Like Sun, Microsoft envisions a future where ordinary household appliances, such as coffeemakers, are intelligent devices that communicate with one another over a network. Microsoft claims that manufacturers are already designing devices that can communicate with Windows Me and its future UPnP-enabled operating systems. Such communications could result in VCRs that can stream video throughout a home, or thermostats that know to turn the heat down when the family is on vacation.
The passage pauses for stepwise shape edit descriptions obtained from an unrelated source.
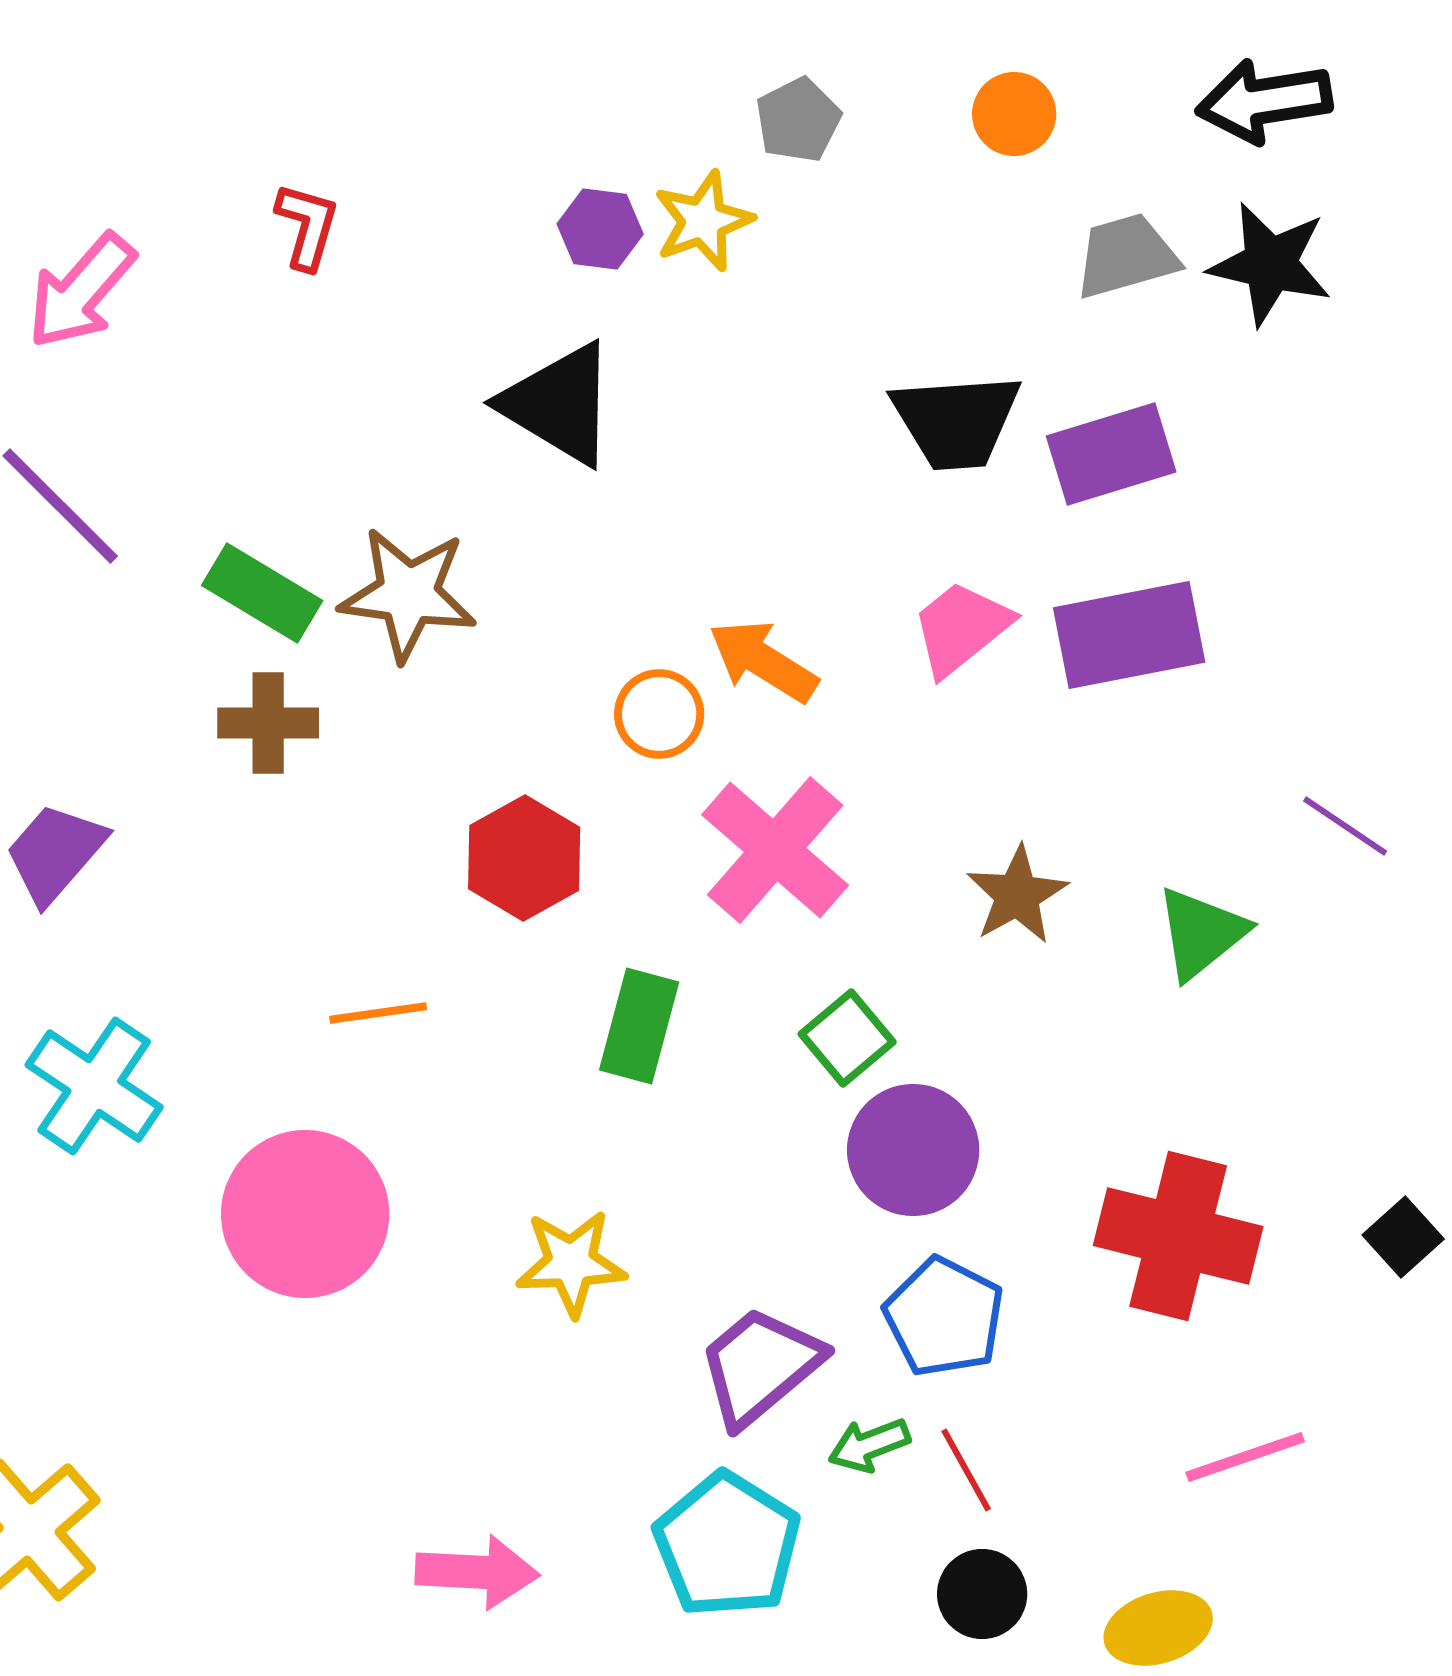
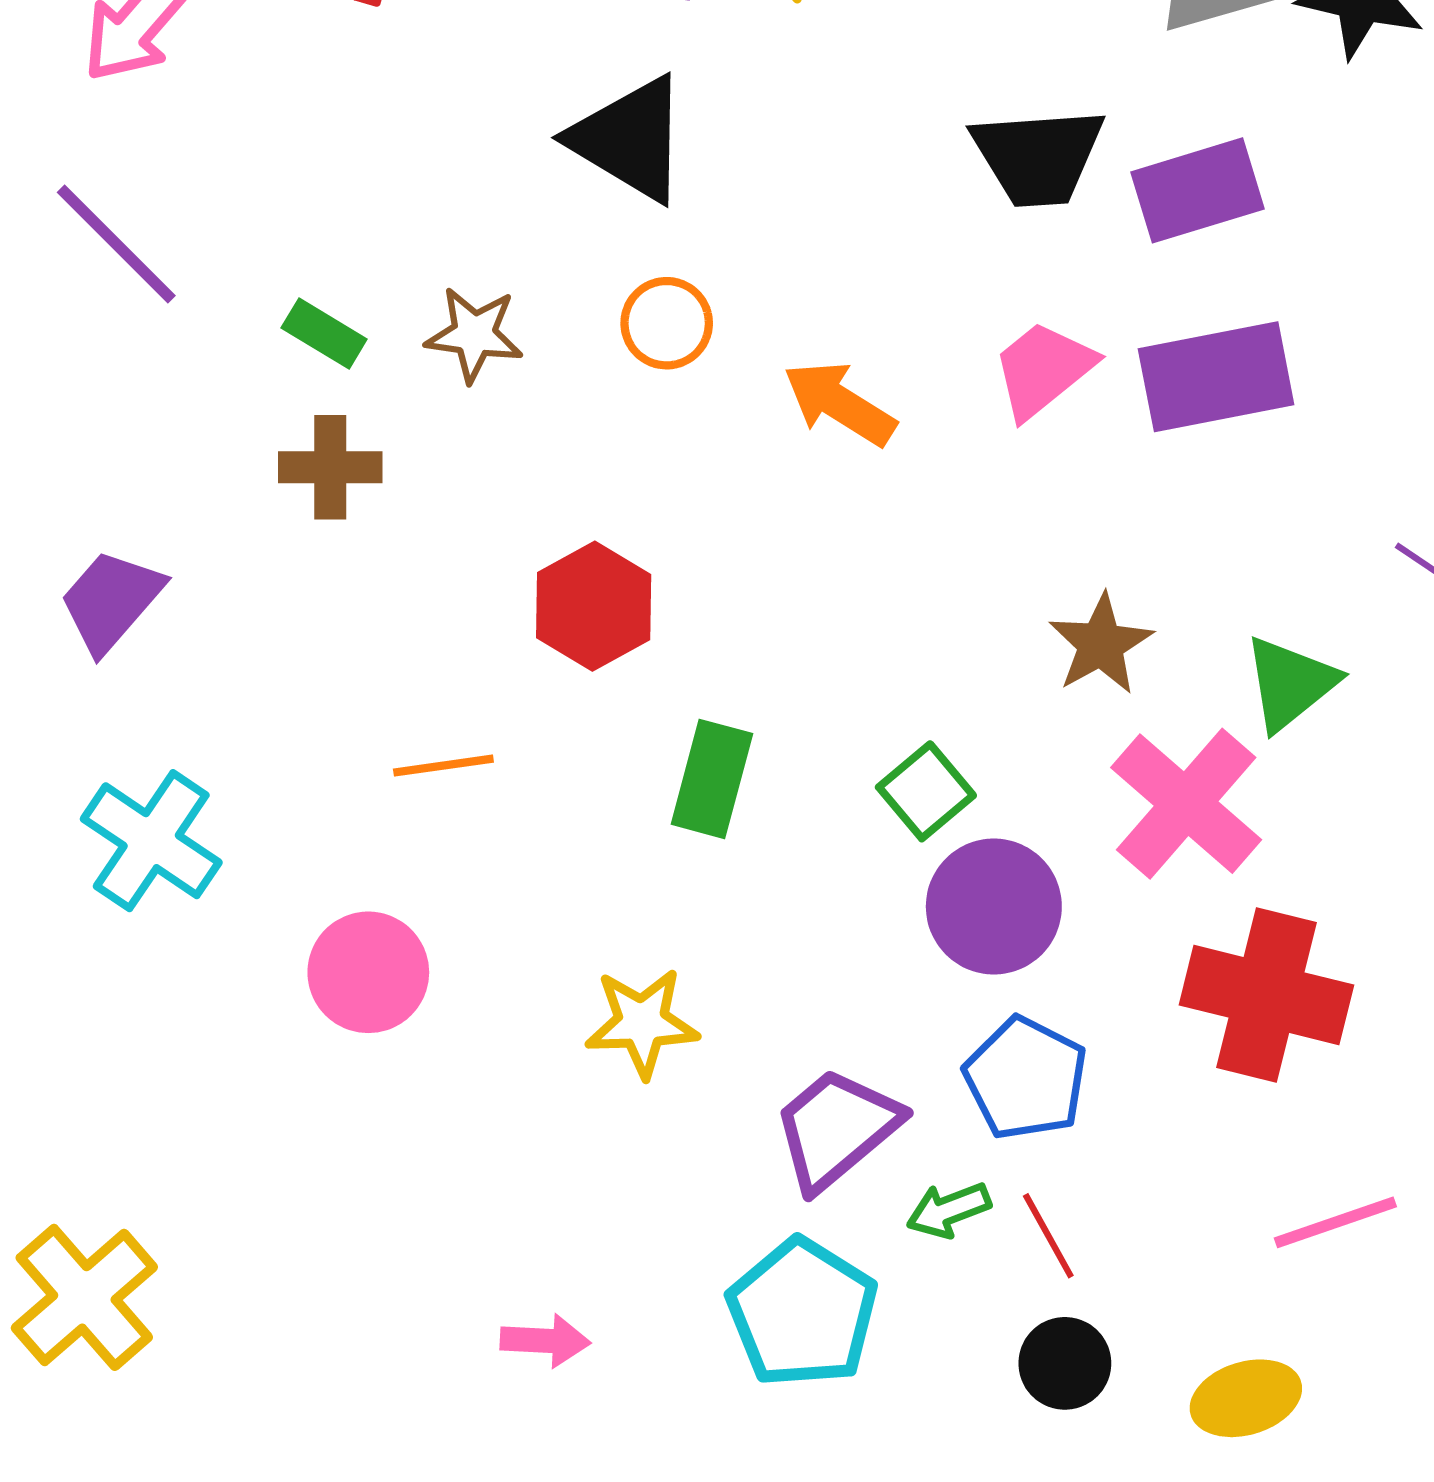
green rectangle: (262, 593) -> (324, 333), size x0.7
brown star: (408, 594) -> (474, 335), size x0.7
orange circle: (659, 714) -> (667, 323), moved
pink cross: (775, 850) -> (1186, 804), moved
pink circle: (305, 1214) -> (368, 972), size x0.7
pink arrow: (477, 1572) -> (545, 1341), size x0.7

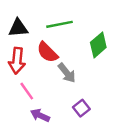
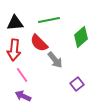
purple square: (81, 108) -> (77, 84), moved
purple arrow: (40, 115) -> (23, 96), moved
Other competitors, such as Salutation,
also are cropping up.
Sun and Microsoft care what technology is used in gadgets because it
determines which computing systems will best interact with the devices. UPnP is an extension of existing Microsoft-Intel hardware designs, whereas Jini bolsters Sun's push to spread the Java programming language from the
smallest device to the biggest server.
Jini's surrogate architecture enables devices to perform some basic Jini
tasks, such as identifying themselves on a network and interacting with
other devices, Romano said. But it doesn't require a "virtual machine," the
core of Sun's Java software technique to enable programs to run on a wide
number of computing devices without having to be rewritten for each one.
Though a Java virtual machine (JVM) makes life easier for programmers
writing software such as Web browsers or email clients that will run on lots
of gadgets, a JVM also requires more computing power and memory, resources
that increase a gadget's price tag and decrease its battery life.
The surrogate technology specification, currently in draft form but expected
to be completed in the next three or four months, is one of a host of Jini
developments from Sun.
At the LonWorld 2000 conference
Oct. 18, Sun plans to release a new version 1.1 of Jini, Romano said. The
new version comes with a number of "helper utilities," prewritten Jini
software programs that Jini developers were having to write over and over.
Next year, Sun will add improved security features to an upcoming version of
Jini, Romano said, including "remote authentication" features to let Jini
devices identify themselves or keep other unauthorized devices from
accessing their services.
In 1999, though, Sun said the improved security was planned for version 1.1.
One hurdle for using Jini in gadgets is that it requires Java software
called Remote Method Invocation (RMI), but RMI currently doesn't exist in
Sun's various flavors of Java 2 Micro Edition. Sun is working to bring
RMI to Java 2 Micro Edition, Romano said.
Jini isn't just for gadgets. The software also works as a way for software
services running on larger computers to announce themselves on a network.
Software services has been the first area where Jini achieved some
popularity, Sun has said.
Sun also is working on ways to get Jini to work better with large numbers of
gadgets or software components. Currently, Jini devices register themselves
and their capabilities in a table called "lookup service," but it's
difficult to stitch together lookup services.
Sun hopes to spread programmer interest next year by holding the first Jini
developers' conference, currently scheduled for early February on the West
Coast, Romano said. Sun hopes to have 500 at the conference.
"We feel now with 30,000 licensees, we have a critical mass of developers
out there who can benefit from having access to the architects and also from
sharing what they're doing," he said. In addition, developers will be able
to interconnect their Jini services to make sure they work together.